Remove Duplicate Filenames in 2 very large directories


 
Thread Tools Search this Thread
Top Forums Shell Programming and Scripting Remove Duplicate Filenames in 2 very large directories
# 1  
Old 09-24-2009
Remove Duplicate Filenames in 2 very large directories

Hello Gurus,

O/S RHEL4
I have a requirement to compare two linux based directories for duplicate filenames and remove them. These directories are close to 2 TB each. I have tried running a:

Code:
Prompt>diff -r data1/ data2/

I have tried this as well:

Code:
jason@jason-desktop:~$ cat script.sh 
#!/bin/bash



for files in $(diff -r data1 data2/ | awk -F":" '{print $2}'); do

echo $files
done
jason@jason-desktop:~$



I wanted to get the output of the above command and place in a variable for a deletion. This scenario does not work and the machines load goes to high for production. I have also thought of trying a rsync with the delete flag, and I am unsure if this will compare both directories successfully.

Can someone please point me in the right direction as to what commands or scenarios will best accomplish my task.

I have also tried to google this on unix.com as well as the web.

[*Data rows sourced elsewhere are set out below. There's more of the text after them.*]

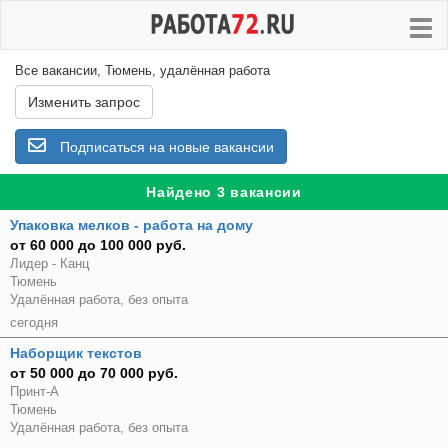
Все вакансии, Тюмень, удалённая работа
Изменить запрос
Подписаться на новые вакансии
Найдено 3 вакансии
Упаковка мелков - работа на дому
от 60 000 до 100 000 руб.
Лидер - Канц
Тюмень
Удалённая работа, без опыта
сегодня
Наборщик текстов
от 50 000 до 70 000 руб.
Принт-А
Тюмень
Удалённая работа, без опыта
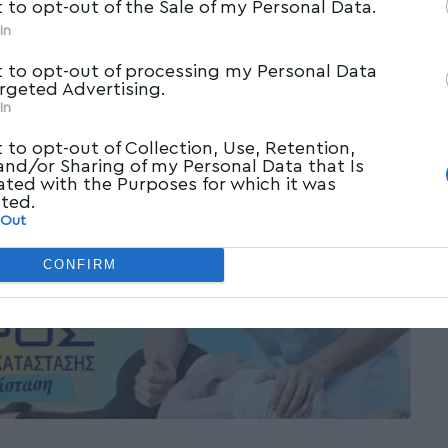
t to opt-out of the Sale of my Personal Data.
In
t to opt-out of processing my Personal Data
argeted Advertising.
In
t to opt-out of Collection, Use, Retention,
 and/or Sharing of my Personal Data that Is
ated with the Purposes for which it was
cted.
 Out
CONFIRM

Your support and assistance is greatly appreciated.

Jaysunn

Last edited by jaysunn; 09-24-2009 at 11:56 AM.. Reason: Added O/S
# 2  
Old 09-24-2009
Your solutions don't work because they don't work or because they increase the load too much on the production system?

I would probably test whatever solution on a test pair of directories that you hand build so you can see if the solution is working or not.

If it is a load issue, try using the 'nice' command to lower the priority of your process.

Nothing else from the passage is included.